The government will place card readers (linked to a centralised server through Internet) at harbours and authorised fish landing centres for port authorities to record details of boats and biometrically verify their declared crew before issuing them passes to venture out to sea.
‘Carrot’ of insurance
The process will be repeated when the fishermen make landfall after their voyage. To ensure compliance, the government will extend insurance for sea accidents only to vessel owners, captains, and crew who follow the procedure.
The NIC has created a national database of three lakh registered fishing vessels in the country, of which an estimated 25,000 operate from Kerala.

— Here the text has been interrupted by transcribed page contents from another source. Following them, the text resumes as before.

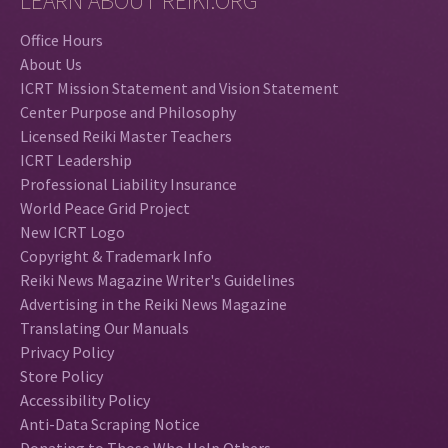
LEARN ABOUT REIKI.ORG
Office Hours
About Us
ICRT Mission Statement and Vision Statement
Center Purpose and Philosophy
Licensed Reiki Master Teachers
ICRT Leadership
Professional Liability Insurance
World Peace Grid Project
New ICRT Logo
Copyright & Trademark Info
Reiki News Magazine Writer's Guidelines
Advertising in the Reiki News Magazine
Translating Our Manuals
Privacy Policy
Store Policy
Accessibility Policy
Anti-Data Scraping Notice
Donating to Those Who Help Others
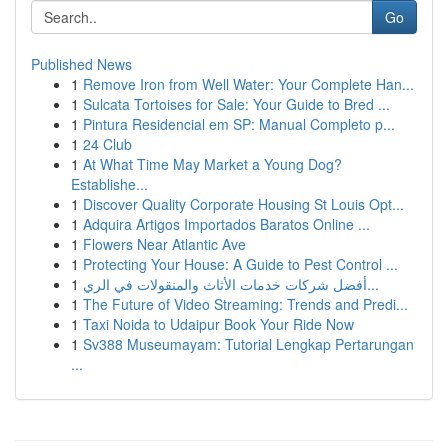
Go
Published News
1
Remove Iron from Well Water: Your Complete Han...
1
Sulcata Tortoises for Sale: Your Guide to Bred ...
1
Pintura Residencial em SP: Manual Completo p...
1
24 Club
1
At What Time May Market a Young Dog?
Establishe...
1
Discover Quality Corporate Housing St Louis Opt...
1
Adquira Artigos Importados Baratos Online ...
1
Flowers Near Atlantic Ave
1
Protecting Your House: A Guide to Pest Control ...
1
أفضل شركات خدمات الأثاث والمنقولات في الري...
1
The Future of Video Streaming: Trends and Predi...
1
Taxi Noida to Udaipur Book Your Ride Now
1
Sv388 Museumayam: Tutorial Lengkap Pertarungan
...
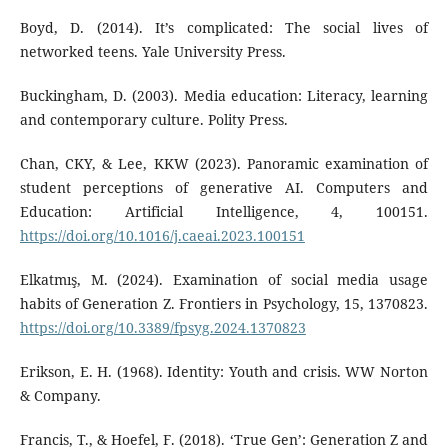
Boyd, D. (2014). It’s complicated: The social lives of
networked teens. Yale University Press.
Buckingham, D. (2003). Media education: Literacy, learning
and contemporary culture. Polity Press.
Chan, CKY, & Lee, KKW (2023). Panoramic examination of
student perceptions of generative AI. Computers and
Education: Artificial Intelligence, 4, 100151.
https://doi.org/10.1016/j.caeai.2023.100151
Elkatmış, M. (2024). Examination of social media usage
habits of Generation Z. Frontiers in Psychology, 15, 1370823.
https://doi.org/10.3389/fpsyg.2024.1370823
Erikson, E. H. (1968). Identity: Youth and crisis. WW Norton
& Company.
Francis, T., & Hoefel, F. (2018). ‘True Gen’: Generation Z and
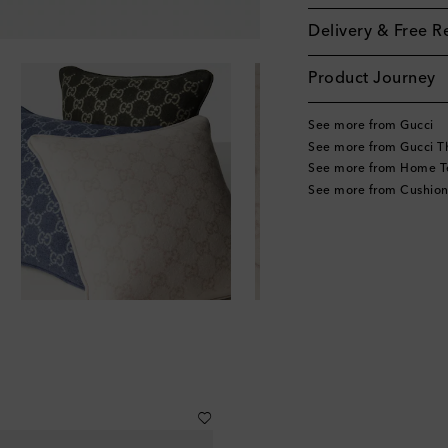
Delivery & Free R
Product Journey
See more from Gucci
See more from Gucci T
See more from Home Te
See more from Cushion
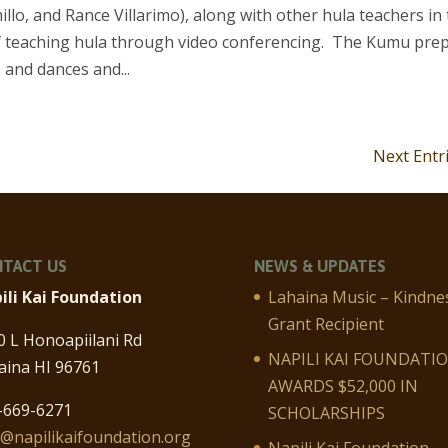
illo, and Rance Villarimo), along with other hula teachers in
 of teaching hula through video conferencing. The Kumu pre
 and dances and...
Next Entr
TACT US
NEWS & UPDATES
ili Kai Foundation
Lahaina Music – Kindne
Grant Recipient
0 L Honoapiilani Rd
NAPILI KAI FOUNDATI
aina HI 96761
AWARDS $52,000 IN
-669-6271
SCHOLARSHIPS
o@napilikaifoundation.org
Napili Kai Foundation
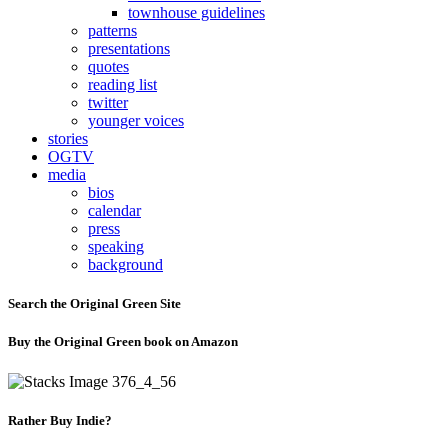
townhouse guidelines
patterns
presentations
quotes
reading list
twitter
younger voices
stories
OGTV
media
bios
calendar
press
speaking
background
Search the Original Green Site
Buy the Original Green book on Amazon
Rather Buy Indie?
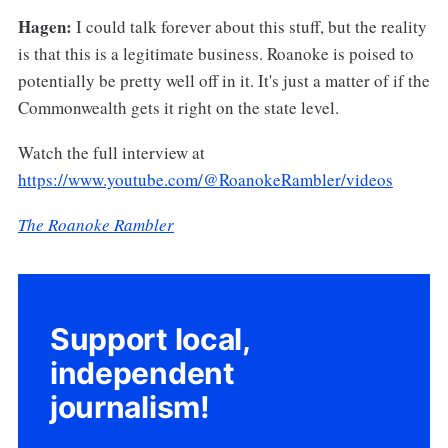
Hagen:
I could talk forever about this stuff, but the reality
is that this is a legitimate business. Roanoke is poised to
potentially be pretty well off in it. It's just a matter of if the
Commonwealth gets it right on the state level.
Watch the full interview at
https://www.youtube.com/@RoanokeRambler/videos
The Roanoke Rambler
Support local,
independent
journalism!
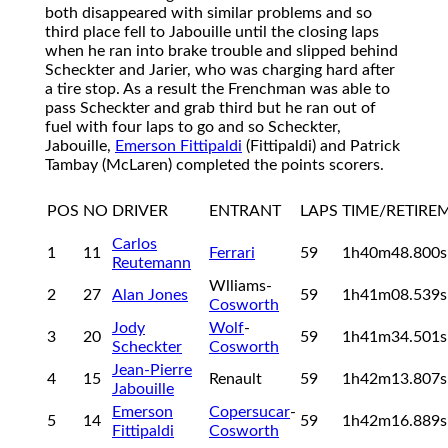
both disappeared with similar problems and so
third place fell to Jabouille until the closing laps
when he ran into brake trouble and slipped behind
Scheckter and Jarier, who was charging hard after
a tire stop. As a result the Frenchman was able to
pass Scheckter and grab third but he ran out of
fuel with four laps to go and so Scheckter,
Jabouille,
Emerson Fittipaldi
(Fittipaldi) and Patrick
Tambay (McLaren) completed the points scorers.
POS
NO
DRIVER
ENTRANT
LAPS
TIME/RETIRE
Carlos
1
11
Ferrari
59
1h40m48.800
Reutemann
Wlliams-
2
27
Alan Jones
59
1h41m08.539
Cosworth
Jody
Wolf
-
3
20
59
1h41m34.501
Scheckter
Cosworth
Jean-Pierre
4
15
Renault
59
1h42m13.807
Jabouille
Emerson
Copersucar
-
5
14
59
1h42m16.889
Fittipaldi
Cosworth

Smart cards will replace the registration certificate books of these vessels this year.
Soon, law enforcers patrolling the seas will be able to know the details of a vessel at the wave of a handheld reader or by sending the boat’s registration number as an SMS to a centralised server installed at the maximum security National Data Centre, New Delhi.
They can verify whether boat has been fined or impounded in the past, its port of origin, the details of its owner and crew, the amount of fuel and the nature of the fishing gear onboard, date of commencement of voyage and stated destination, and the identification number of its communication equipment, including that of the satellite-linked emergency distress radio beacon and search and rescue transponder.
Location of boats
Maritime security agencies, police and port officials can soon monitor the real-time location of fishing vessels on a digitised map of the country’s seaboard.
They can pre-empt Indian fishermen from straying into foreign waters (by sending them flash messages on mobile or wireless), coordinate sea rescue missions better, and ensure that vessels return to harbours with their crew intact and no outsiders or contraband on board.
The system can generate status reports to prove the genuineness of Indian fishermen if they are detained by foreign authorities. This would ensure their speedy release.
Duplication of engine numbers and bogus registration certificates are widely used to steal subsidised fuel for fishing boats.
The new system will eliminate these malpractices and help target subsidy more accurately.
It will be linked to the National Automatic Identification System for Fishing Vessels used by the Directorate of Lighthouses and Lightships and the country’s Oceanic Information Services.
NIC’s State Informatics Officer K. S. Santha Raman, Technical Director M. Kasthuri, National Coordinator Sajjad Akhtar and Principal Systems Analyst E. K. Unnikrishnan are heading the project.